Neuron re-uptake.For normal synaptic functioning, the neurotransmitter must be removed from the synapse. Frequently, it is moved back into the neuron that released it (a process called "re-uptake").

Enzymes acting as a catalyst break up the neurotransmitter into smaller molecules. 
These smaller molecules are recycled by the membrane of the sending neuron cell so another round of neurotransmission can occur. This is the way that the action of the neurotransmitter serotonin is stopped. If the neurotransmitter was allowed to stay in the synapse it would alter the reaction in the receiving "neuron, muscle fiber or gland cell indefinitely". An example is the effect of cocaine.

Cocaine intake yields euphoria because it blocks transporters from up-taking the neurotransmitter dopamine.

Dopamine then stays in the synaptic gap longer than it normally would, and produces "excessive stimulation of certain brain regions."
Common Neurotransmitters.Among the more common neurotransmitters are:

  • Acetylcholine which either stimulates or inhibits muscle contraction
  • Dopamine, the lack of which in the brain results in behaviors seen in Parkinson's disease
  • Epinephrine (adrenalin) which can produce either stimulatory or inhibitory behavior
  • Norepinephrine (noradrenalin) which increases blood pressure
  • Serotonin which is associated with mood, learning, memory and tension

Migraine and Serotonin.The evidence for migraine implicates:

  • the neurotransmitter serotonin
  • changes in blood vessel size
  • the activity of nerve fibers that relay sensory signals.

The first substantial lead came in the early 1960s. Studies of migraine sufferers' urine revealed serotonin abnormalities. Additional research suggested that boosting serotonin levels could decrease migraine symptoms.

When the drug methysergide was administered it seemed to ward off migraines by blocking serotonin activity.

This puzzled researchers.  Why, if increased serotonin decreased migraine symptoms and methysergide blocked serotonin, did methysergide reduce migraine symptoms?

The answer was found when it was discovered that there are different families and subtypes of serotonin receptors, or receiving areas on cells where serotonin works to produce different actions.

It is now known that "methysergide blocks the activity of serotonin at one type of receptor while mimicking the effect of serotonin at another type of receptor."

This mimicking effect makes extended blood vessels tighten and migraine symptoms diminish.

Unlike methysergide, the drug sumatriptan bypasses the blocking action and activates only the desired receptors.

Trigeminal Nerve System.  Further research has led to the belief that the trigeminal nerve system is involved in migraine.

The trigeminal nerve system carries information from "blood vessels in the head, from the membranes that surround the brain, and from the spinal cord to the brain stem. "

The trigeminovascular system connects the brain to the cranial blood vessels. One end of the double-ended axon of the trigeminal nerve is connected to the pain sensitive cranial vessels and the other connects to the brain stem.

While the trigger and sequence of events are still unclear, many scientists believe that the migraine attack effects serotonin based activities. During a migraine attack, the blood vessels dilate.

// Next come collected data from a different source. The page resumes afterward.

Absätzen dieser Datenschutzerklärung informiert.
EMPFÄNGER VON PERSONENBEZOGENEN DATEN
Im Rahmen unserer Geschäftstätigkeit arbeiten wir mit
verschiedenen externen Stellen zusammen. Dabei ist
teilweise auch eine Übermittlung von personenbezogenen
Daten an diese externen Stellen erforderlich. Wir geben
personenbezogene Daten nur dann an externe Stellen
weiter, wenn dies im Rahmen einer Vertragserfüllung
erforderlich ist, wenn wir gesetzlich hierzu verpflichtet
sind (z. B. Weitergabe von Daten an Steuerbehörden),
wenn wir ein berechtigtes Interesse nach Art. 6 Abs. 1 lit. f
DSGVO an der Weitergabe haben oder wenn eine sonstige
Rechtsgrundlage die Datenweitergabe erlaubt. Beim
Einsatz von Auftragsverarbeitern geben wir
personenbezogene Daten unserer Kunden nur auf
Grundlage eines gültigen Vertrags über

This "stretching" of the blood vessel walls produce migraine symptoms. One hypothesis is that during a migraine attack, the activation of the trigeminal nerve causes the release of peptides, which are protein fragments and this release results in inflammation of the blood vessels and increased migraine pain.

Antimigraine Drugs. Many researchers believe that sumatriptan and other related antimigraine drugs neutralize one or both of these migraine contributors (serotonin or peptides) through their actions on specific serotonin receptors.

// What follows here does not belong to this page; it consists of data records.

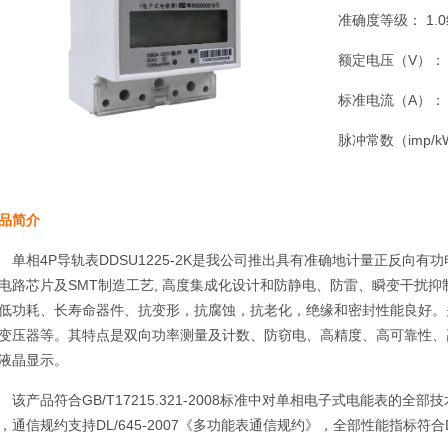
准确度等级： 1.
额定电压（V）： 
标准电流（A）： 1.5
脉冲常数（imp/kW
品简介
单相4P导轨表DDSU1225-2K是我公司推出具有准确地计量正反向
电路芯片及SMT制造工艺, 高度集成化设计和防静电、防雷、瞬变干扰
低功耗、长寿命器件、抗变形，抗腐蚀，抗老化，绝缘和密封性能良好。
变压器等。其特点是双向功率测量及计数、防窃电、高精度、高可靠性、
液晶显示。
该产品符合GB/T17215.321-2008标准中对单相电子式电能表的全
，通信规约支持DL/645-2007《多功能表通信规约》，全部性能指标符合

In effect, the drug sumatriptan targets serotonin receptors located on the trigeminal nerve and the blood vessels that effect the head as well as other parts of the body such as the heart.


Sources for this article:  "Principle of Anatomy and Physiology,"Tortora and Grabowski; "Critical Decisions in Headache Management," Giammarco, Edmeads and Dodick; "Headache in Clinical Practice," Silberstein, Lipton and Goadsby; "Biology for Dummies," Siegfried;"Brain Reviews," Society for Neuroscience.